東尾道を出たとき、旅はまだ列車の音の中にあった。尾道の水辺へ移ると、倉庫を生かした空間に自転車の気配があり、海へ続く道の入口を見つけた気がした。本通り商店街では、古い店と新しい店が同じ通りに並び、足音や戸の開閉が町のリズムをつくっていた。そこから坂へ入ると、音の距離が変わった。石段を上り、展望台で水道を見下ろし、美術館の静けさを挟んで、最後は浄土寺へ向かった。船からも見える古刹の境内では、さっきまでの賑わいが遠くなった。今日拾ったのは名所の名前より、風、自転車、商い、石段、そして鐘の余韻だった。

この旅の足跡

  1. 海運倉庫を改装したONOMICHI U2では、自転車の車輪と水辺の風が同じ空間に響いていた。旅の始まりなのに、もう瀬戸内の道へ踏み出しているようで少し驚いた。

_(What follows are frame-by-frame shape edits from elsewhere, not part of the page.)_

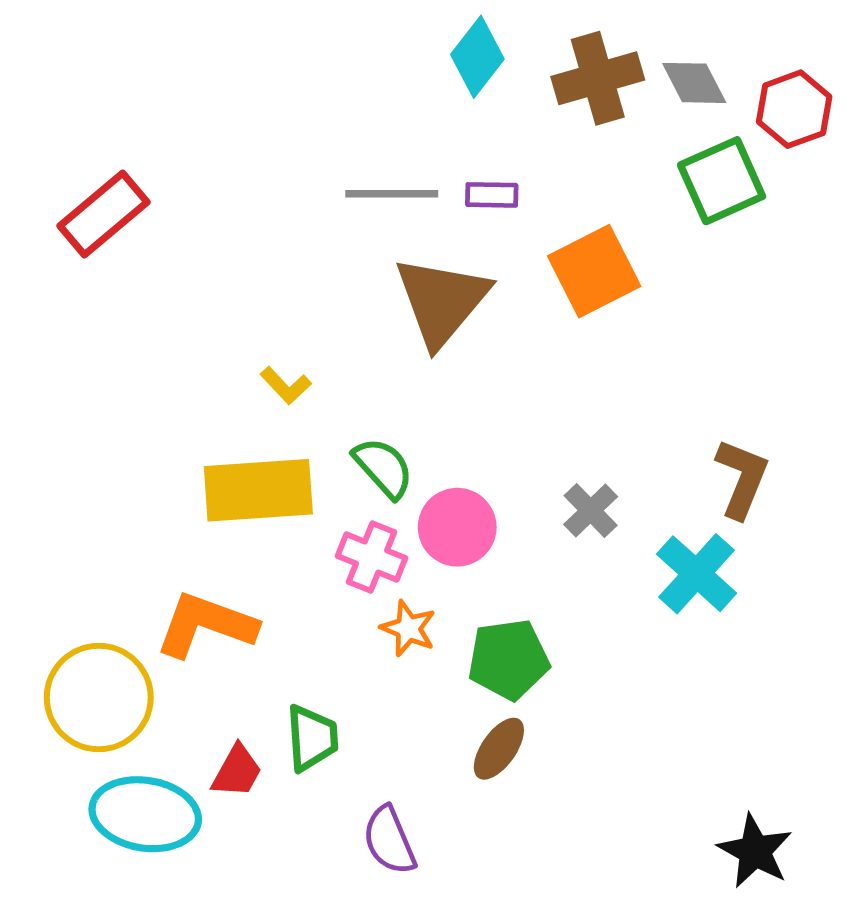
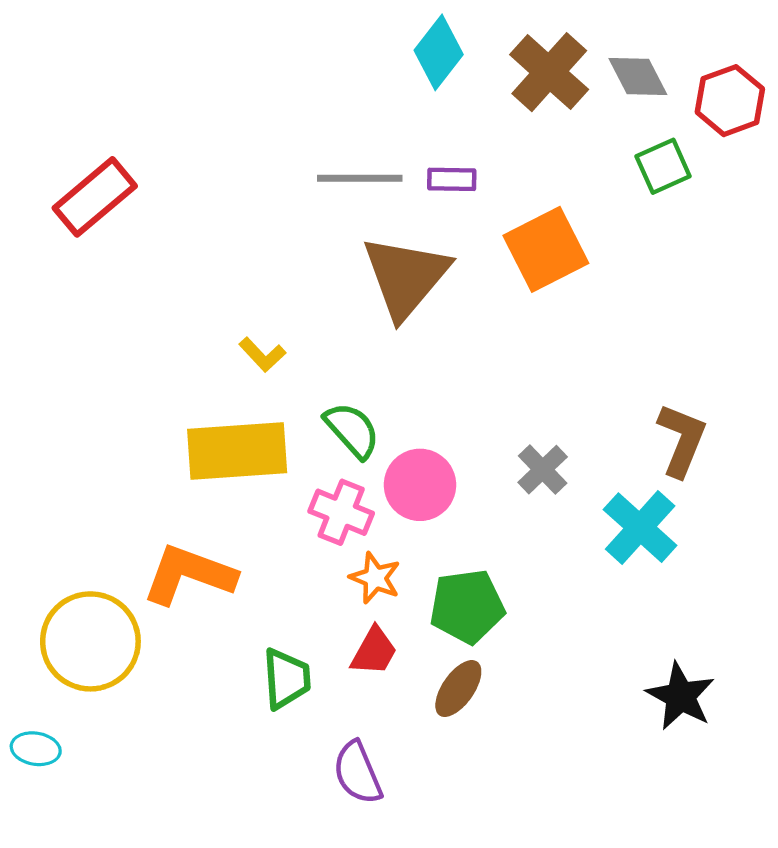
brown cross: (598, 78) -> (549, 72), turned -32
green square: (722, 181) -> (663, 166), size x0.7
red trapezoid: (237, 771) -> (374, 651), moved
cyan ellipse: (145, 814) -> (36, 749), moved, size x0.5
black star: (755, 851) -> (681, 696), moved

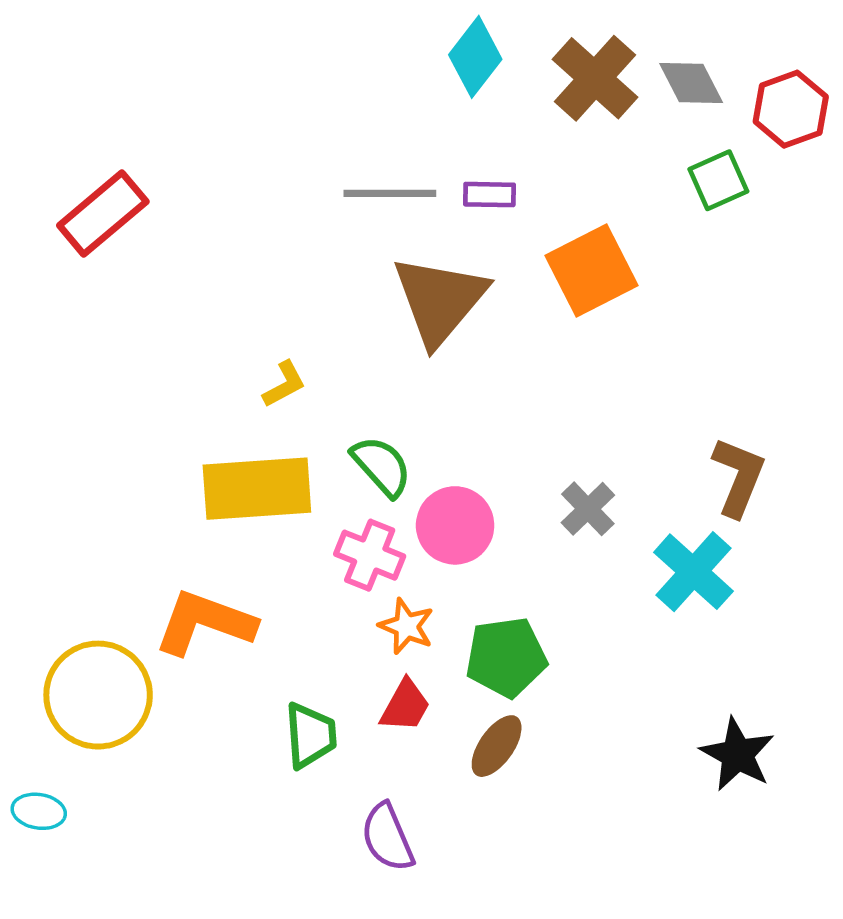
yellow L-shape: (262, 355) -> (284, 384), turned -75

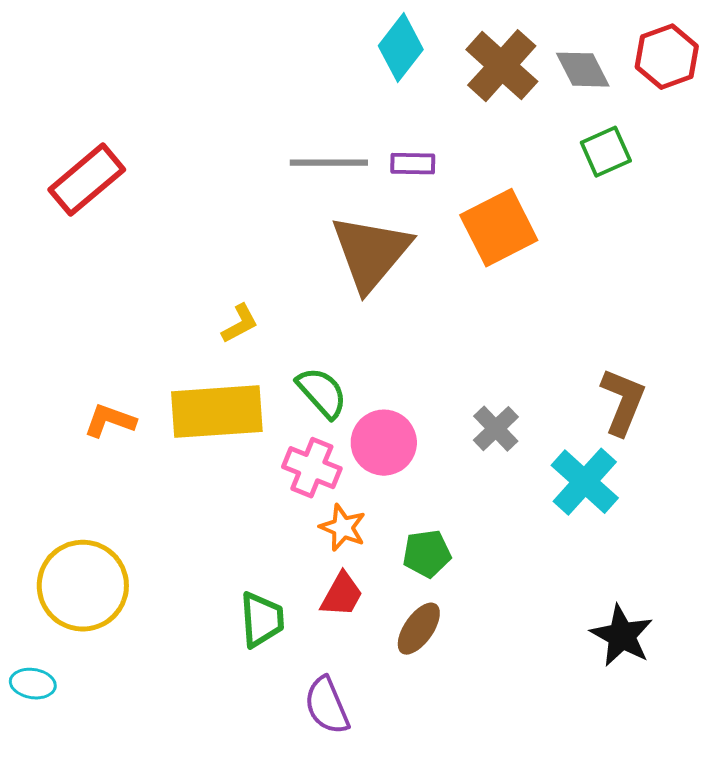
red hexagon: (791, 109) -> (667, 57), moved
orange L-shape: (205, 623) -> (110, 421), moved, size x0.6
green pentagon: (506, 657) -> (427, 554), size x0.7

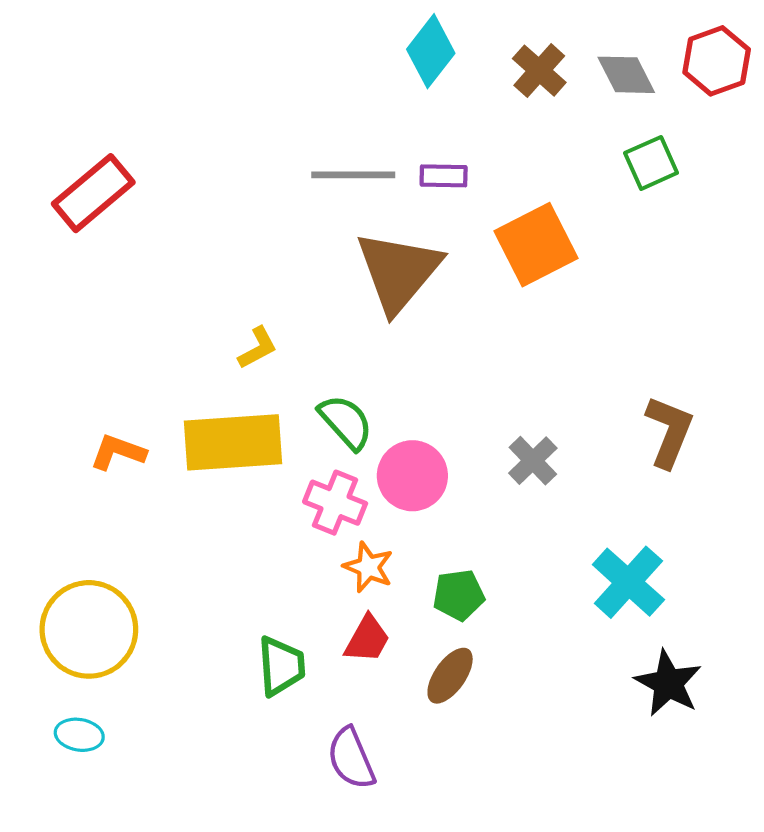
brown cross: (502, 66) -> (539, 71), size x0.7
cyan cross: (585, 482) -> (628, 582), moved
cyan ellipse: (33, 684) -> (79, 735), moved

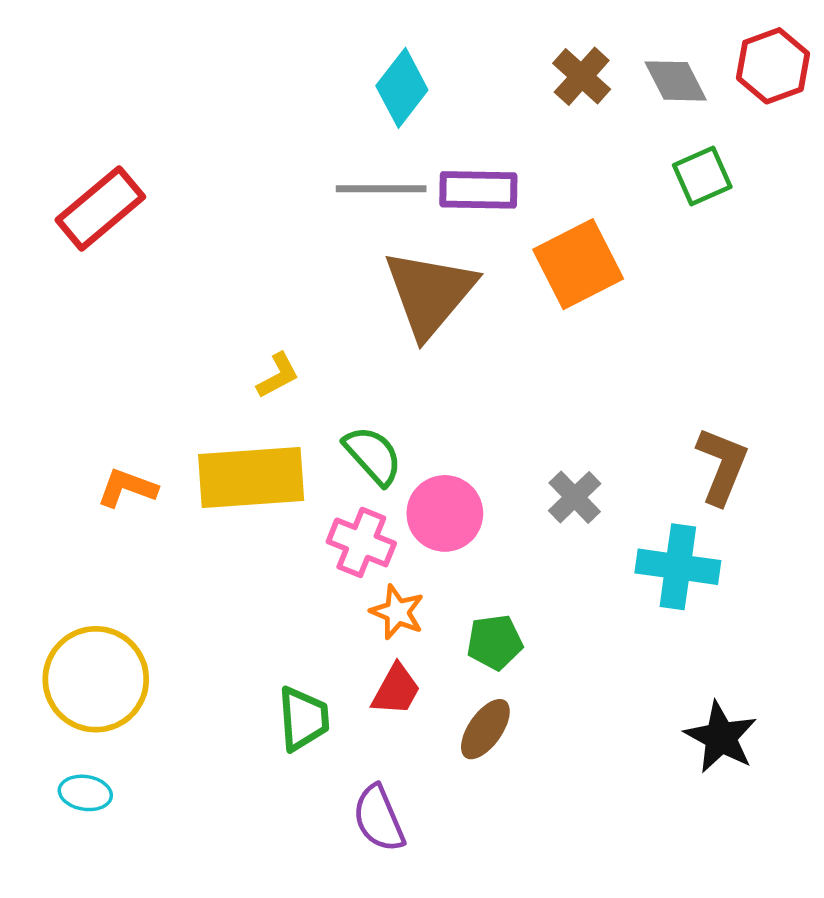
cyan diamond: (431, 51) -> (402, 88), moved
purple rectangle: (444, 176) -> (478, 190), size x1.5
cyan cross: (628, 582) -> (678, 567), moved, turned -34

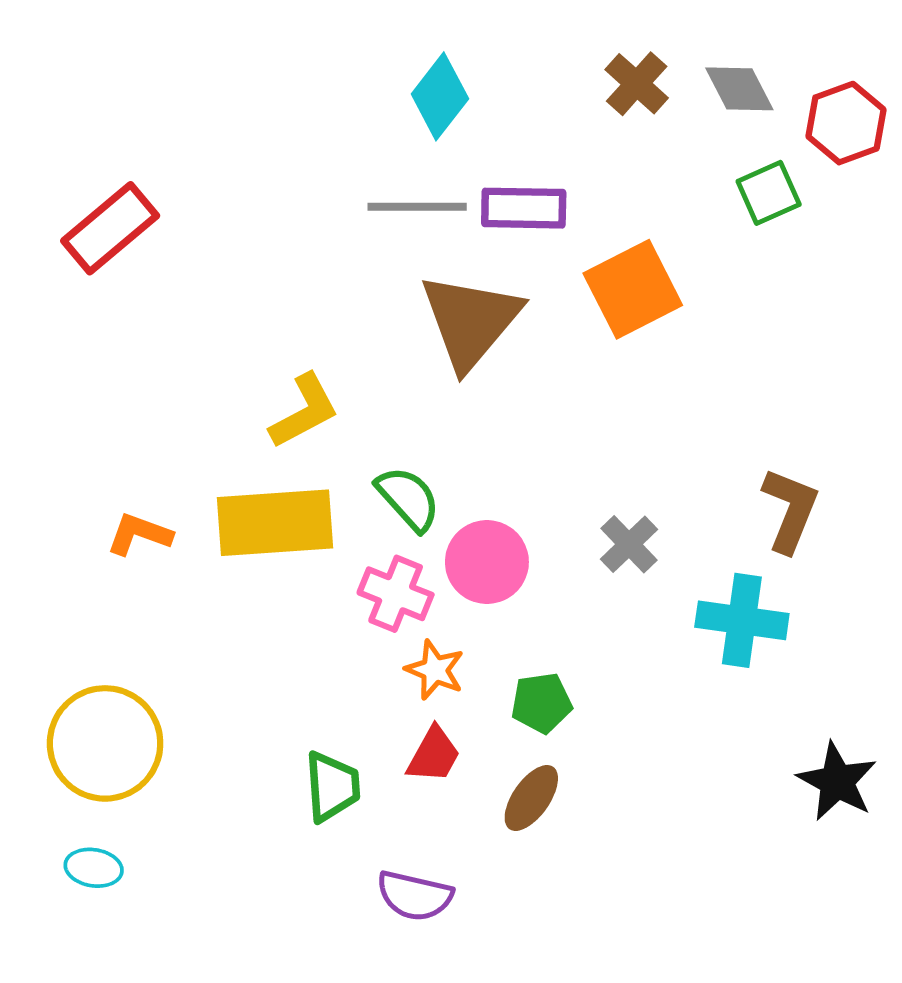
red hexagon: (773, 66) -> (846, 123), moved
yellow L-shape: (278, 375) -> (304, 411), size x1.5
black star: (721, 737) -> (837, 781), moved
purple semicircle: (379, 818) -> (415, 896), turned -54

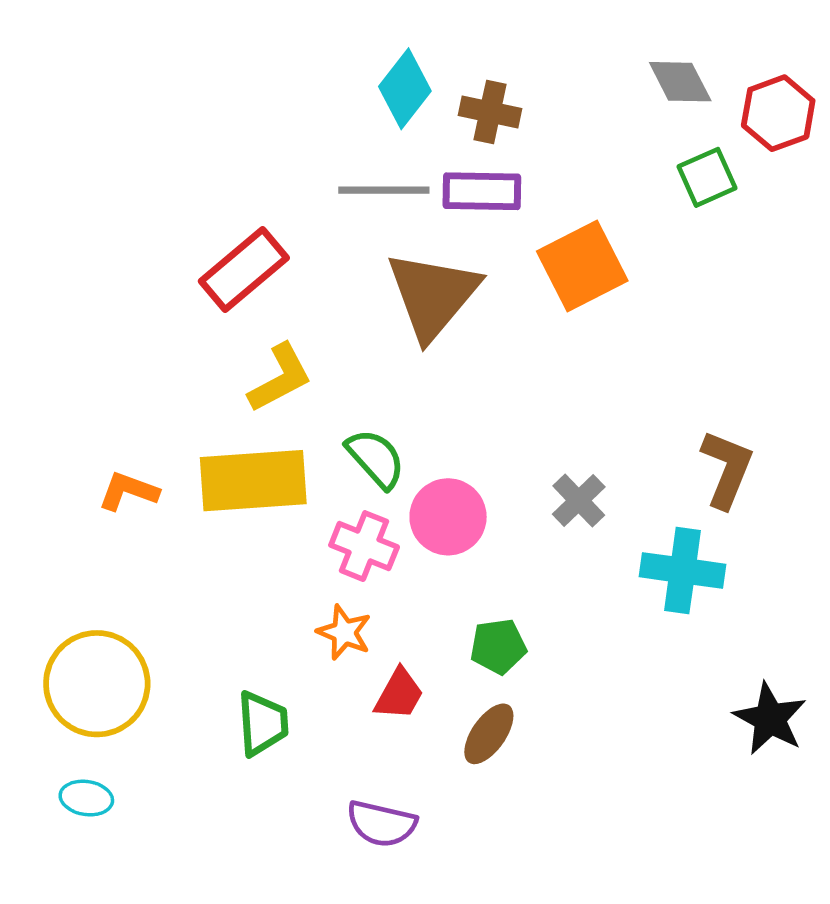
brown cross: (637, 84) -> (490, 112), moved, turned -30
red rectangle: (110, 228) -> (244, 270), moved
orange star: (435, 670) -> (344, 632), moved
green trapezoid: (332, 787) -> (263, 723), moved

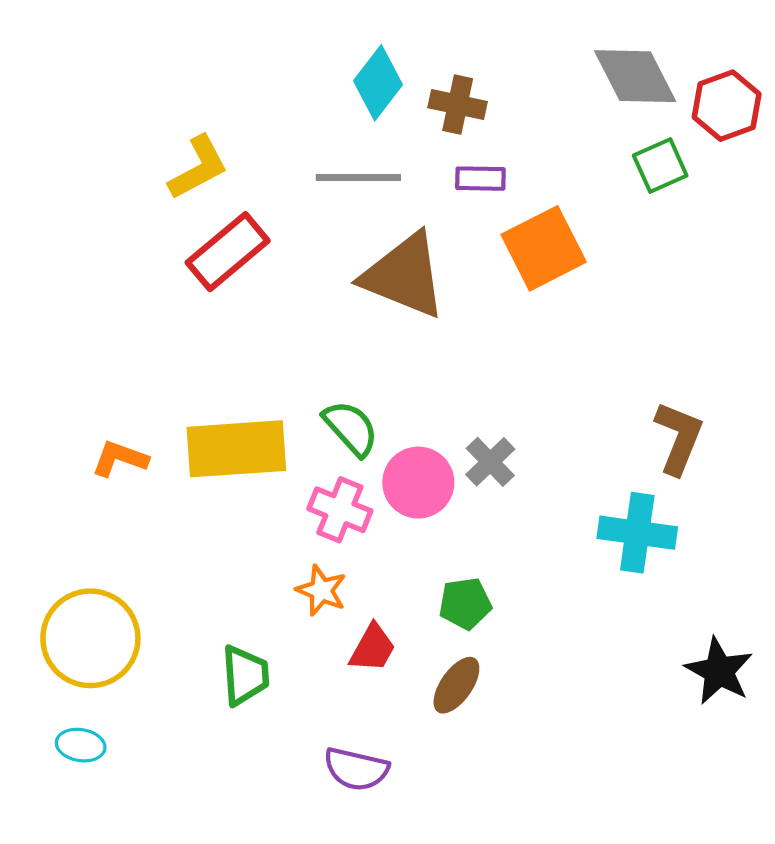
gray diamond: (680, 82) -> (635, 76), size x1.4
purple rectangle: (482, 191) -> (480, 179), moved, size x0.7
brown triangle: (433, 295) -> (404, 276), turned -48
yellow L-shape: (280, 378) -> (198, 168), moved
gray cross: (579, 501) -> (490, 462), moved

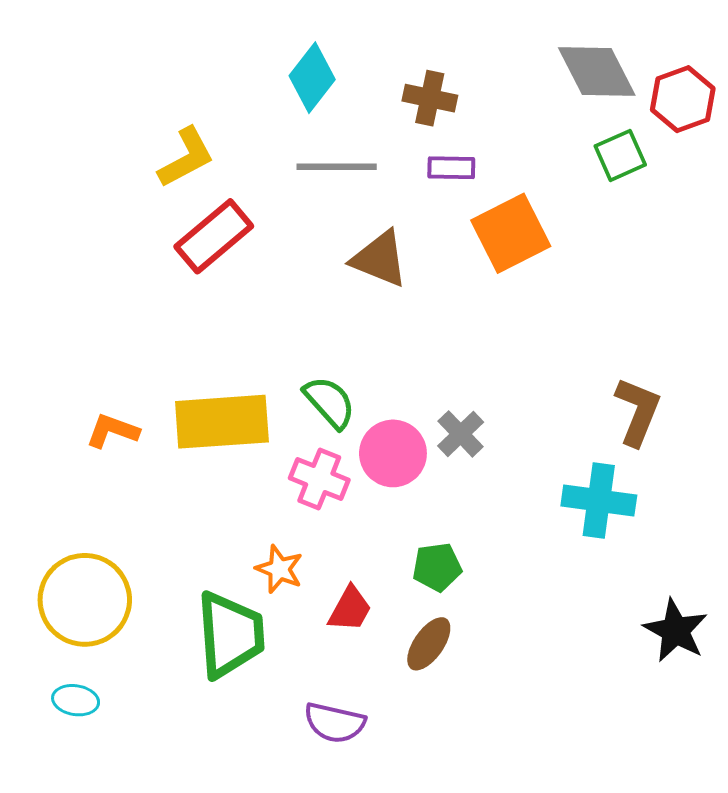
cyan diamond: (378, 83) -> (312, 78), moved
brown triangle: (404, 276) -> (380, 259), size x0.7
orange star: (321, 590) -> (279, 569), moved
green trapezoid: (245, 675) -> (230, 635), size x1.5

  2. 尾道本通り商店街は五つの通りが約1.2キロ続き、百年を超える店も残る。歩くとシャッターの音、店先の会話、足音が重なり、観光地より先に暮らしの鼓動が聞こえてきた。
  3. 尾道の坂道は寺社を石畳と石段でつなぎ、上るほど車の音が薄くなる。見晴らしを急いで探すより、石段を踏む一歩ごとに町の高さが変わることを確かめたくなった。
  4. 千光寺公園の頂上展望台へは急な坂があり、歩いて5〜10分ほどかかる。坂を上りきると、目には尾道水道が広がり、耳には風だけが残る瞬間があった。
  5. 千光寺公園内の尾道市立美術館は9時から17時まで開館し、坂の途中で作品を見る余白をつくれる。外の風音から展示室の静けさへ入ると、町の輪郭が別の速度で見えた。
  6. 浄土寺は尾道水道から港へ入る船からも見える古刹で、本堂や多宝塔などの文化財を抱える。境内では街の音が遠くなり、長い時間がひとつの鐘の余韻に集まるようだった。